Best Practices

From AlchemistryWiki
Jump to navigation Jump to search

Best Practices

We provide an overview of some of what we believe are the best practices for free energy calculations, with references, wherever possible.

This document assumes you already have a basic idea of what these calculations are and what they do (if not, you can learn more from the Free Energy Fundamentals section), and that you already have a working knowledge of molecular simulations and basic terms like convergence and equilibration (if not, start with a textbook like Leach's Molecular Modelling: Principles and Applications). Simulation-package specific issues will not be addressed here.
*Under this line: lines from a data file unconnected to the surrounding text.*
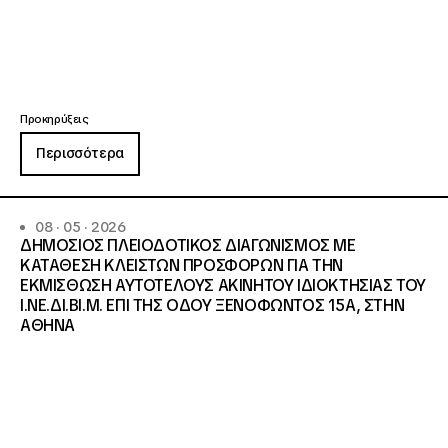
Προκηρύξεις
Περισσότερα
08 · 05 · 2026
ΔΗΜΟΣΙΟΣ ΠΛΕΙΟΔΟΤΙΚΟΣ ΔΙΑΓΩΝΙΣΜΟΣ ΜΕ
ΚΑΤΑΘΕΣΗ ΚΛΕΙΣΤΩΝ ΠΡΟΣΦΟΡΩΝ ΓΙΑ ΤΗΝ
ΕΚΜΙΣΘΩΣΗ ΑΥΤΟΤΕΛΟΥΣ ΑΚΙΝΗΤΟΥ ΙΔΙΟΚΤΗΣΙΑΣ ΤΟΥ
Ι.ΝΕ.ΔΙ.ΒΙ.Μ. ΕΠΙ ΤΗΣ ΟΔΟΥ ΞΕΝΟΦΩΝΤΟΣ 15Α, ΣΤΗΝ
ΑΘΗΝΑ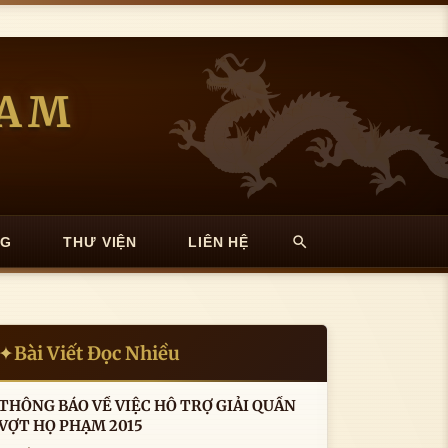
NAM
NG
THƯ VIỆN
LIÊN HỆ
Bài Viết Đọc Nhiều
✦
THÔNG BÁO VỀ VIỆC HỖ TRỢ GIẢI QUẦN
VỢT HỌ PHẠM 2015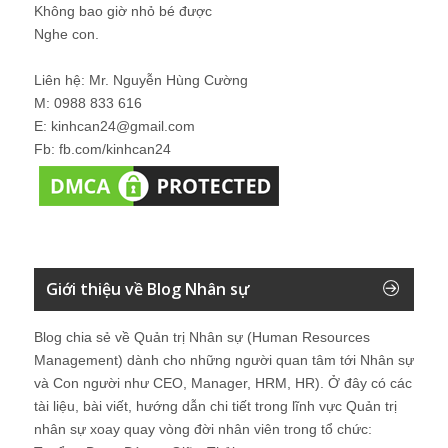
Không bao giờ nhỏ bé được
Nghe con.
Liên hệ: Mr. Nguyễn Hùng Cường
M: 0988 833 616
E: kinhcan24@gmail.com
Fb: fb.com/kinhcan24
Giới thiệu về Blog Nhân sự
Blog chia sẻ về Quản trị Nhân sự (Human Resources
Management) dành cho những người quan tâm tới Nhân sự
và Con người như CEO, Manager, HRM, HR). Ở đây có các
tài liệu, bài viết, hướng dẫn chi tiết trong lĩnh vực Quản trị
nhân sự xoay quay vòng đời nhân viên trong tổ chức: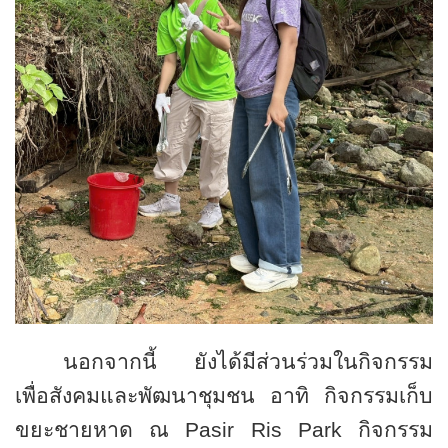
นอกจากนี้ ยังได้มีส่วนร่วมในกิจกรรม
เพื่อสังคมและพัฒนาชุมชน อาทิ กิจกรรมเก็บ
ขยะชายหาด
ณ
Pasir Ris Park
กิจกรรม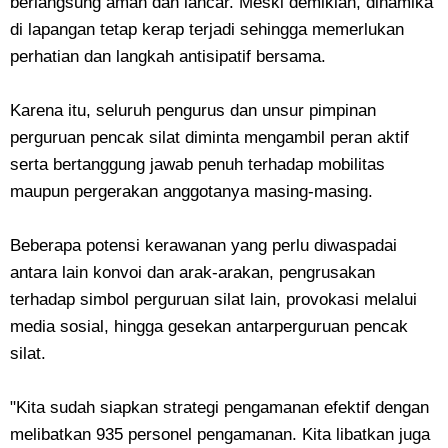
berlangsung aman dan lancar. Meski demikian, dinamika
di lapangan tetap kerap terjadi sehingga memerlukan
perhatian dan langkah antisipatif bersama.
Karena itu, seluruh pengurus dan unsur pimpinan
perguruan pencak silat diminta mengambil peran aktif
serta bertanggung jawab penuh terhadap mobilitas
maupun pergerakan anggotanya masing-masing.
Beberapa potensi kerawanan yang perlu diwaspadai
antara lain konvoi dan arak-arakan, pengrusakan
terhadap simbol perguruan silat lain, provokasi melalui
media sosial, hingga gesekan antarperguruan pencak
silat.
"Kita sudah siapkan strategi pengamanan efektif dengan
melibatkan 935 personel pengamanan. Kita libatkan juga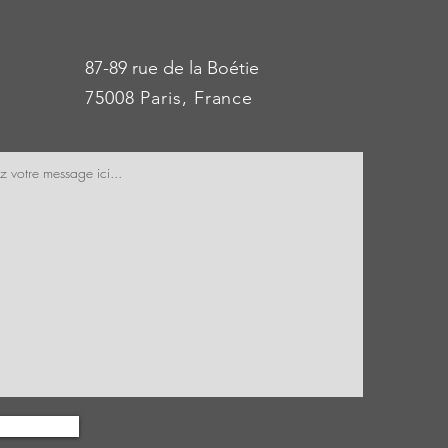
87-89 rue de la Boétie
75008 Paris, France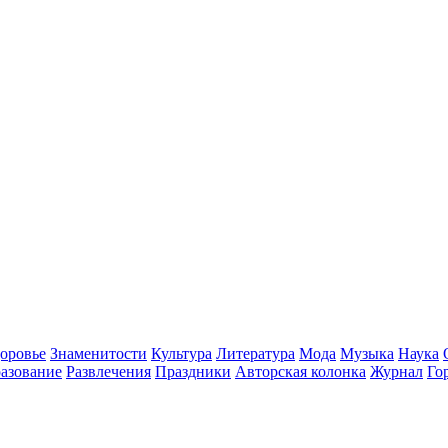
оровье
Знаменитости
Культура
Литература
Мода
Музыка
Наука
азование
Развлечения
Праздники
Авторская колонка
Журнал
Го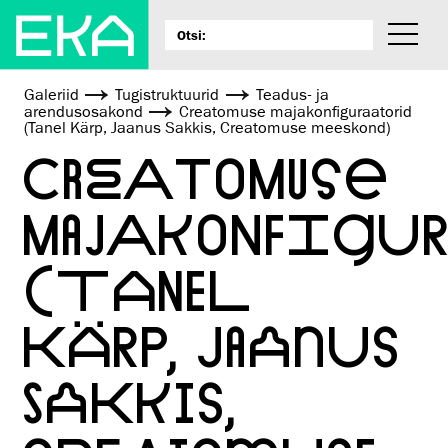
Galeriid
Tugistruktuurid
Teadus- ja
arendusosakond
Creatomuse majakonfiguraatorid
(Tanel Kärp, Jaanus Sakkis, Creatomuse meeskond)
CREATOMUSE
MAJAKONFIGU
(TANEL
KÄRP, JAANUS
SAKKIS,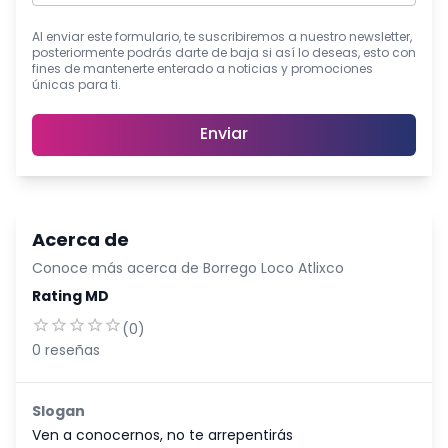
Al enviar este formulario, te suscribiremos a nuestro newsletter,
posteriormente podrás darte de baja si así lo deseas, esto con
fines de mantenerte enterado a noticias y promociones
únicas para ti.
Enviar
Acerca de
Conoce más acerca de
Borrego Loco Atlixco
Rating MD
(
0
)
0
reseñas
Slogan
Ven a conocernos, no te arrepentirás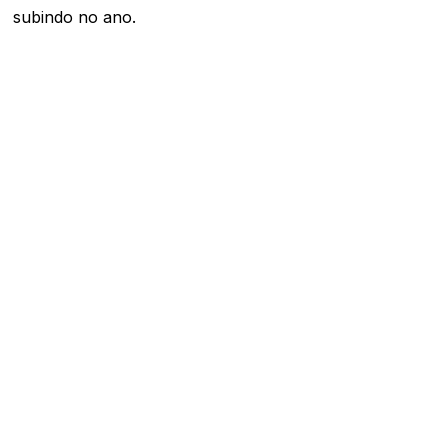
subindo no ano.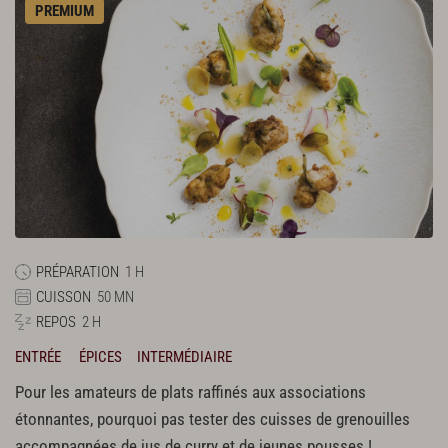
PREMIUM
PRÉPARATION
1 H
CUISSON
50 MN
REPOS
2 H
ENTRÉE
ÉPICES
INTERMÉDIAIRE
Pour les amateurs de plats raffinés aux associations
étonnantes, pourquoi pas tester des cuisses de grenouilles
accompagnées de jus de curry et de jeunes pousses !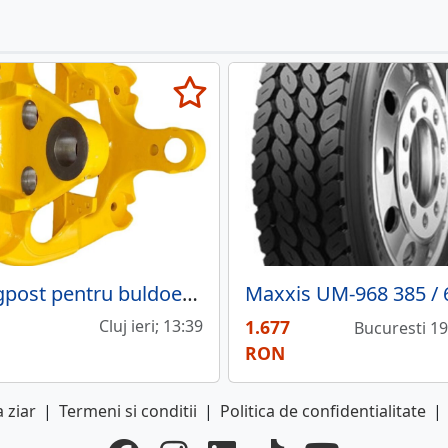
Kingpost pentru buldoexcavatoare JCB 3CX 4CX
Cluj ieri; 13:39
1.677
Bucuresti 19 
RON
 ziar
|
Termeni si conditii
|
Politica de confidentialitate
|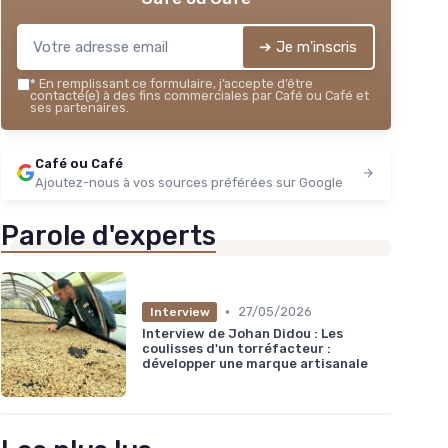
➔ Je m'inscris
*
En remplissant ce formulaire, j’accepte d’être
contacté(e) à des fins commerciales par Café ou Café et
ses partenaires.
Café ou Café
Ajoutez-nous à vos sources préférées sur Google
Parole d'experts
•
27/05/2026
Interview
Interview de Johan Didou : Les
coulisses d'un torréfacteur :
développer une marque artisanale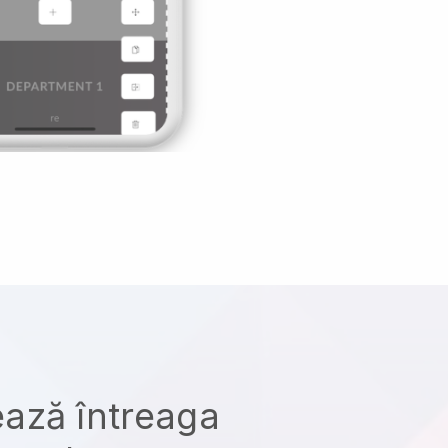
ază întreaga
Feel free to edit this document or the attached discussion pages. We hope this to be a place storing the community consensus on these issues. Do back up any edits with appropriate references.

Previous Best Practices

Introduction

Free energy calculations are appealing, in that, in principle, they allow calculation of rigorously correct free energies, given a particular set of parameters and physical assumptions. We the goal of these calculations, should be to obtain these correct free energies given the particular assumptions -- and not necessarily to match experiment. Only then can the underlying parameters and physical assumptions really be tested. In other words, given this particular set of parameters and physical assumption, sthere exists a single right answer for a free energy calculation, and our goal is to obtain that free energy with as little statistical error as possible. We will call these free energies "correct" free energies. "Correct", then, implies at the very least that the computed free energies have converged, and that there are no underlying methodological problems.

It is also important to remember in what follows that free energy is a function of state, so there are many possible choices of pathway for a thermodynamic cycle connecting the same two endpoints. Some pathways may be more efficient than others (sometimes by many orders of magnitude) so methods which are in principle correct may not always be practical or useful.

Below, we discuss best practices in the context of several practical examples: Solvation free energies, and binding free energies. Solvation free energies provide a basic starting point for considering a number of the key issues. For binding free energies, there are many more choices of pathway, which raises additional complications. In both cases, there are also different methods for computing the relevant free energy differences, which may differ in efficiency.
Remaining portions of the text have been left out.